Saved entries
______________________________
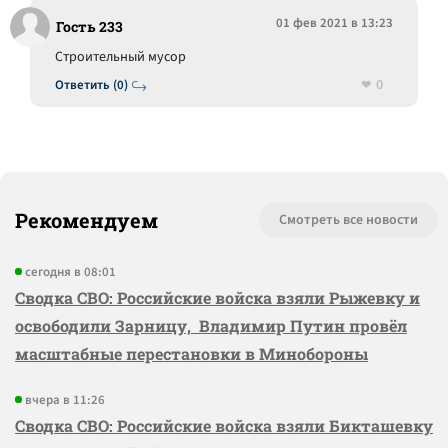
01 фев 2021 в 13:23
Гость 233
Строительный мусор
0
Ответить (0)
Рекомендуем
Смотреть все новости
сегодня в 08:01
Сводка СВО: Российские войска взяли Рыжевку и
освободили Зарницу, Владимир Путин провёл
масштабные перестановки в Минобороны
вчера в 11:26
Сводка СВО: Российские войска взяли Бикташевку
______________________________
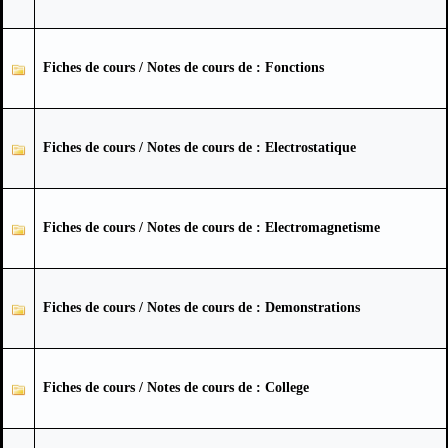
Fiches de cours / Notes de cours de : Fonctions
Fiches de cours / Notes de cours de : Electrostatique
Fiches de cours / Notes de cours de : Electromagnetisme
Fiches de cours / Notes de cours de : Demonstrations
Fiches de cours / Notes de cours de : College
______________________________
_WHAT IS EXPECTED_:
Copy every line of the records above that contains "Российские".

_FINISHED TASK_:
Сводка СВО: Российские войска взяли Рыжевку и
Сводка СВО: Российские войска взяли Бикташевку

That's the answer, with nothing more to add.